'''

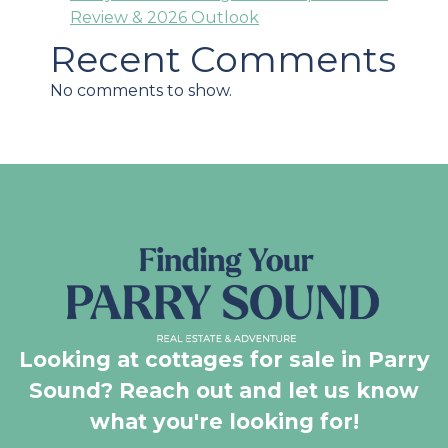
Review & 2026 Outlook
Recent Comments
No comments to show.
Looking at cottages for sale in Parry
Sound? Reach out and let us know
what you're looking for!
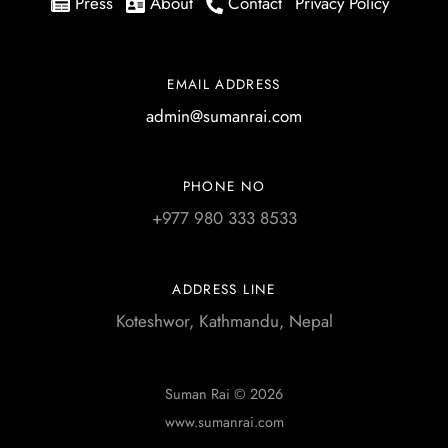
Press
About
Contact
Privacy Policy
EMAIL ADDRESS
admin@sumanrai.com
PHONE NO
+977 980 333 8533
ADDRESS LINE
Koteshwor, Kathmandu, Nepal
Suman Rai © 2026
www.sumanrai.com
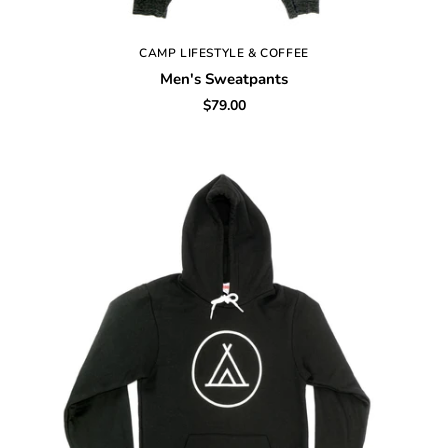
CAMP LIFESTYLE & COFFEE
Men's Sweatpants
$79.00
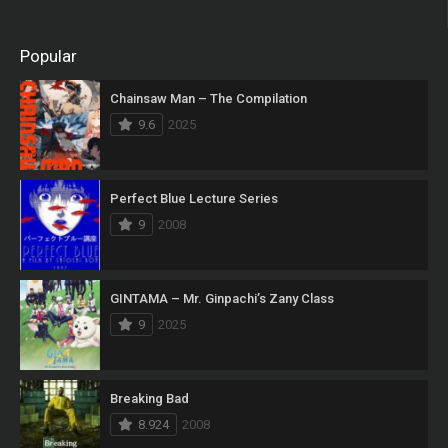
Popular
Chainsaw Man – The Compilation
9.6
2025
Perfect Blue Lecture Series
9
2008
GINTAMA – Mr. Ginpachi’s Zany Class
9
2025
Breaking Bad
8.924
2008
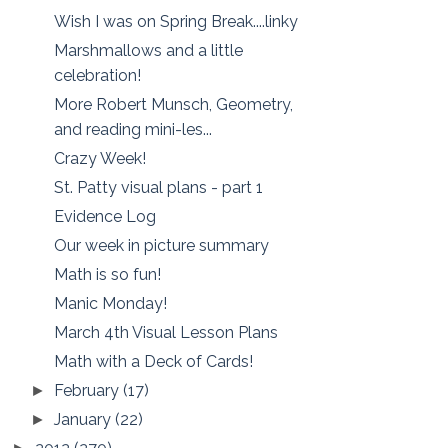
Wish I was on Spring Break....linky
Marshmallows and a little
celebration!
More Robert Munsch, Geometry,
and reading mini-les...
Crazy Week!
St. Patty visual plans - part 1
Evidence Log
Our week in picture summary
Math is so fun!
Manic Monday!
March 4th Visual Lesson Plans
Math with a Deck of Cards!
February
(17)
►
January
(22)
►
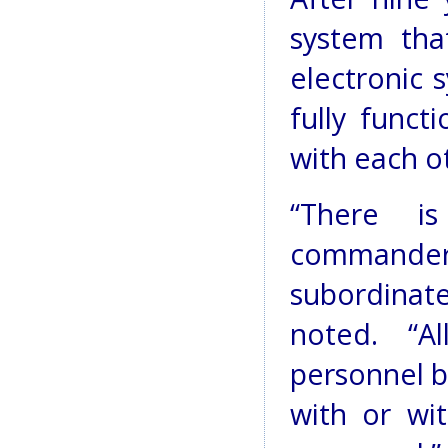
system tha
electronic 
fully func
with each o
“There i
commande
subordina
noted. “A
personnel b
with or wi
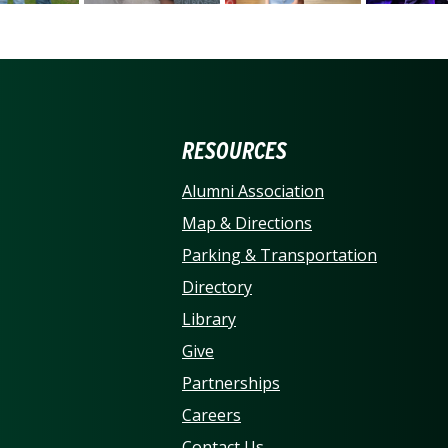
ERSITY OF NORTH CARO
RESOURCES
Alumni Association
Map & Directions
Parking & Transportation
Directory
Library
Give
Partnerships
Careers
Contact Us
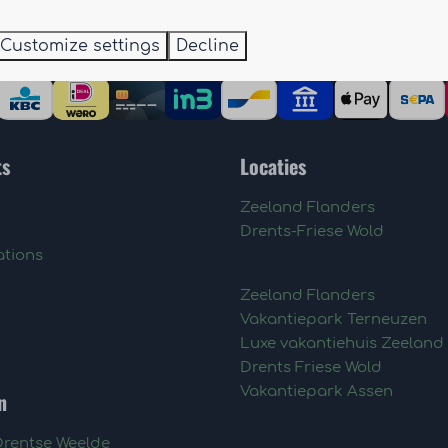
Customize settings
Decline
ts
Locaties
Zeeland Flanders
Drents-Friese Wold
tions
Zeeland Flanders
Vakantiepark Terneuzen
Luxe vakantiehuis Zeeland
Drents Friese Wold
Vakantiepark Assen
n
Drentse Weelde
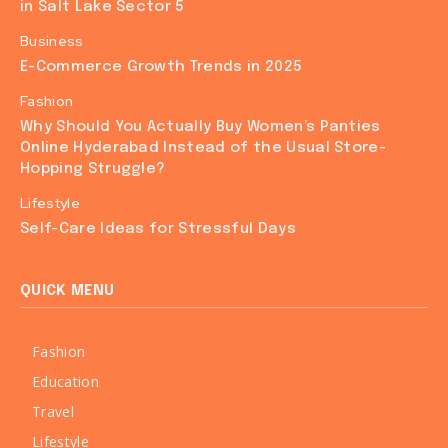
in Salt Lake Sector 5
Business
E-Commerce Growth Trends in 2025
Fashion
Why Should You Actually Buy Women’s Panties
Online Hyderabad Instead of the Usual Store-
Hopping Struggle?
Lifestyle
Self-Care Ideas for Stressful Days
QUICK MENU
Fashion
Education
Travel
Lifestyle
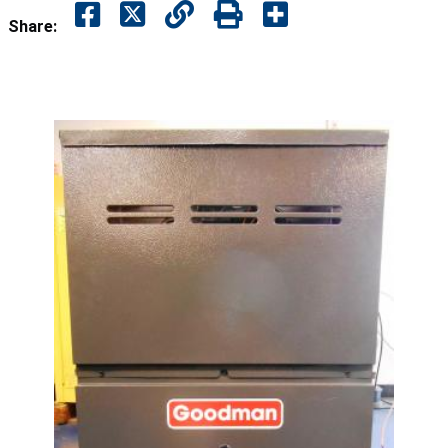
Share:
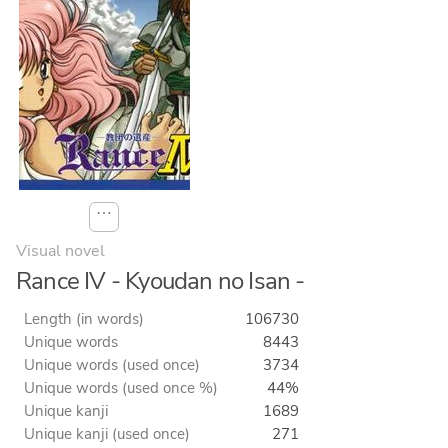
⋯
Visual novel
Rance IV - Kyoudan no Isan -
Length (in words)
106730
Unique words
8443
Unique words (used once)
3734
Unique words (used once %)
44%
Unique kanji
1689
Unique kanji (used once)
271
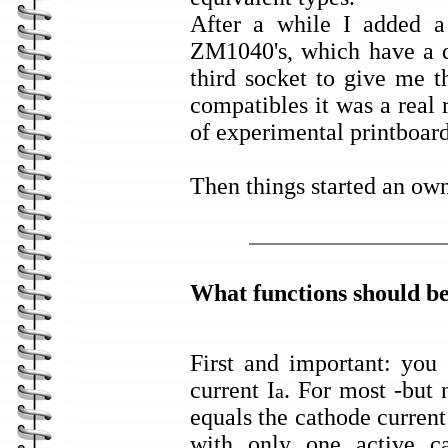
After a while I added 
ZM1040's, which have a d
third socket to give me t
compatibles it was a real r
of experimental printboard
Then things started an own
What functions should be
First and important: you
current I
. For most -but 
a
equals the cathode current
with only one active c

'''

WORK INSTRUCTIONS » Nothing but the lines from the top of the data above through the line containing "ADDRESS LINE" should be output, exactly as written and without the pictures.

REPLY »
Review & 2026 Outlook
Recent Comments
No comments to show.
Looking at cottages for sale in Parry
Sound? Reach out and let us know
what you're looking for!
Press
About
Contact
Privacy Policy
EMAIL ADDRESS
admin@sumanrai.com
PHONE NO
+977 980 333 8533
ADDRESS LINE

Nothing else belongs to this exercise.